Nam qui canit quod non sapit, diffinitur bestia;
Bestia non, qui non canit arte, sed usu;
Non verum facit ars cantorem, sed documentum.3
That is, “between the true ‘musicians’ and the mere ‘songsters,’ the difference is vast: the latter vocalize, the former understand the music’s composition. He who sings of what he savors not is termed a ‘brute’; not brute is he who sings, not merely artfully, but usefully; it is not art alone, but the doctrine that makes the true ‘singer.’”
The thought is like St. Augustine’s, “not to enjoy what we should use”; pleasure, indeed, perfects the operation, but is not its end. And like Plato’s, for whom the Muses are given to us “that we may use them intellectually (meta nou),4 not as a source of irrational pleasure (eph’ hêdonên alogon), but as an aid to the circling of the soul within us, of which the harmony was lost at birth, to help in restoring it to order and consent with itself” (Timaeus 47D, cf. 90D). The words sciunt quae componit musica are reminiscent of Quintilian’s “Docti rationem componendi intelligunt, etiam indocti voluptatem” (IX.4.116); and these are an abbreviation of Plato, Timaeus 80B, where it is said that from the composition of sharp and deep sounds there results “pleasure to the unintelligent, but to the intelligent that delight that is occasioned by the imitation of the divine harmony realized in mortal motions.” Plato’s “delight” (euphrosunê), with its festal connotation (cf. Homeric Hymns IV.482), corresponds to Guido’s verb sapit, as in sapientia, defined by St. Thomas Aquinas as scientia cum amore; this delight is, in fact, the “feast of reason.” To one who plays his instrument with art and wisdom it will teach him such things as grace the mind; but to one who questions his instrument ignorantly and violently, it will only babble (Homeric Hymns IV.483). Usu may be compared to usus as the jus et norma loquendi (Horace, Ars poetica, 71, 72), and corresponds, I think, to a Platonic ôphelimôs = frui, fruitio and Thomist uti = frui, fruitio (Sum. Theol. I.39.8c).

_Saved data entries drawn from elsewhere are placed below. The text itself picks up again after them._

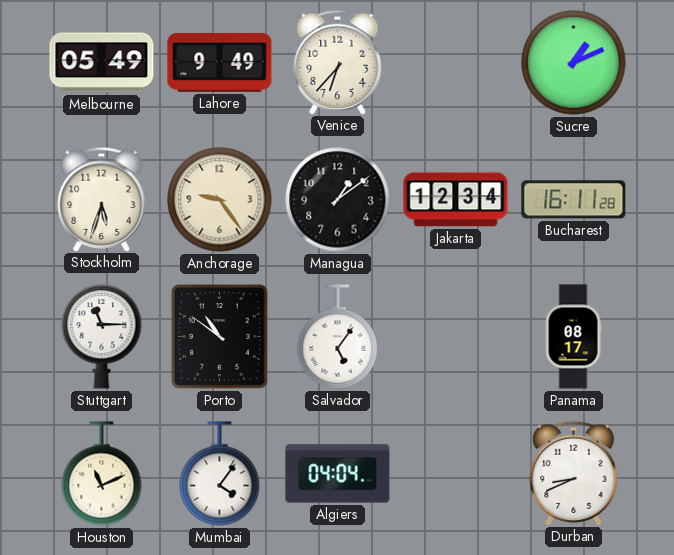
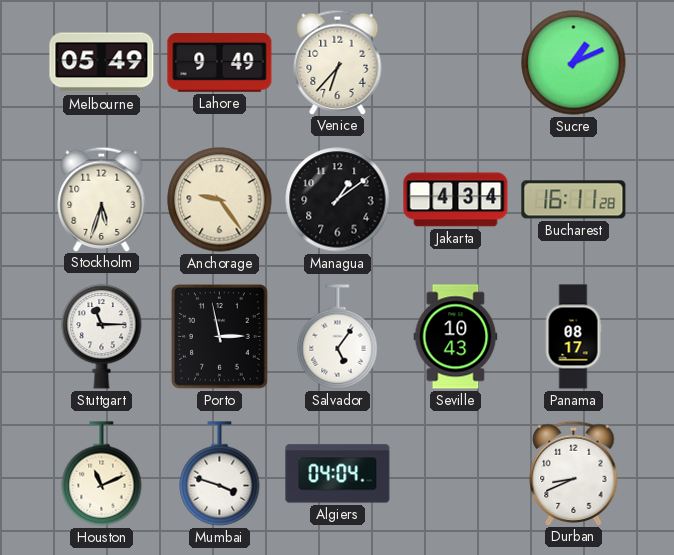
Jakarta: 12:34 -> 4:34
Porto: 10:51 -> 2:58
Seville: none -> 10:43
Mumbai: 4:06 -> 3:48
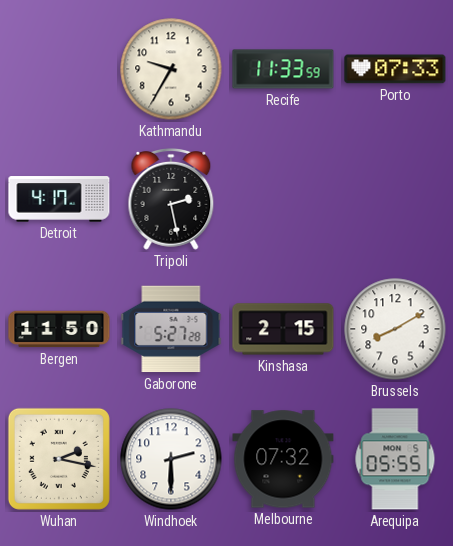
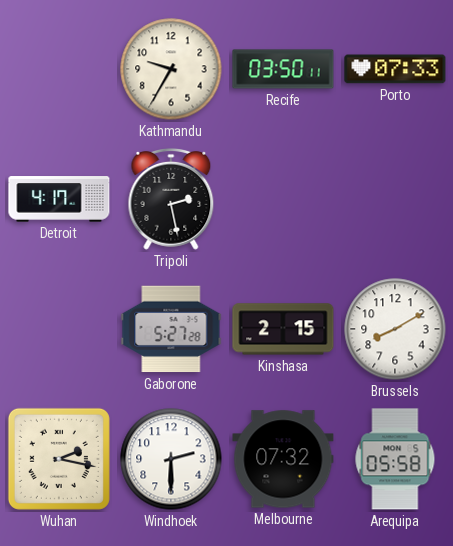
Recife: 11:33 -> 03:50
Bergen: 11:50 -> none
Arequipa: 05:55 -> 05:58
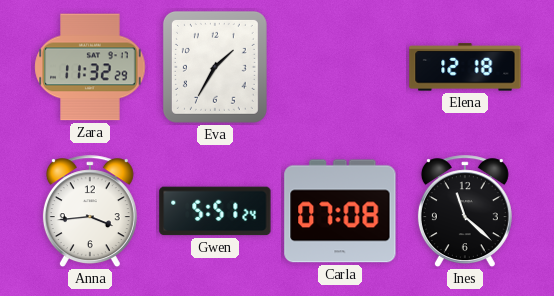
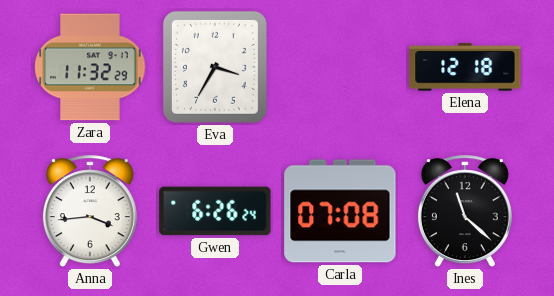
Eva: 1:35 -> 3:35
Gwen: 5:51 -> 6:26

That “art” is not enough recalls the words of Plato in Phaedrus 245A, where not merely art, but also inspiration is necessary, if the poetry is to amount to anything. Mignot’s scientia and Guido’s documentum are Dante’s dottrina at which (and not at his art) he asks us to marvel (Inferno IX.61); and that dottrina is not his own but what “Amor (Sanctus Spiritus) dictates within me” (Purgatorio XXIV.52, 53). It is not the poet but “the God (Eros) himself that speaks” (Plato, Ion 534, 535); and not fantasy but truth, for “Omne verum, a quocumque dicatur, est a Spiritu Sancto” (St. Ambrose on I Cor. 12:3); “Cathedram habet in caelo qui intus corda docet” (St. Augustine, In epist. Joannis ad parthos); “O Lord of the Voice, implant in me thy doctrine (srutam), in me may it abide” (AV I.1.2).
That “to make the primordial truth intelligible, to make the unheard audible, to enunciate the primordial word, such is the task of art, or it is not art”5—not art, but quia sine scientia, nihil—has been the normal and ecumenical view of art. Mignot’s conception of architecture, Guido’s of music, and Dante’s of poetry underlie the art, and notably the “ornament,” of all other peoples and ages than our own—-whose art is “unintelligible.”6 Our private (idiôtikos) and sentimental (pathêtikos) contrary heresy (i.e., view that we prefer to entertain) which makes of works of art an essentially sensational experience,7 is stated in the very word “aesthetics,” aisthêsis being nothing but the biological “irritability” that human beings share with plants and animals. The American Indian cannot understand how we “can like his songs and not share their spiritual content.”8 We are, indeed, just what Plato called “lovers of fine colors and sounds and all that art makes of these things that have so little to do with the nature of the beautiful itself” (Republic 476B). The truth remains, that “art is an intellectual virtue,” “beauty has to do with cognition.”9 “Science renders the work beautiful; the will renders it useful; perseverance makes it lasting.”10 Ars sine scientia nihil.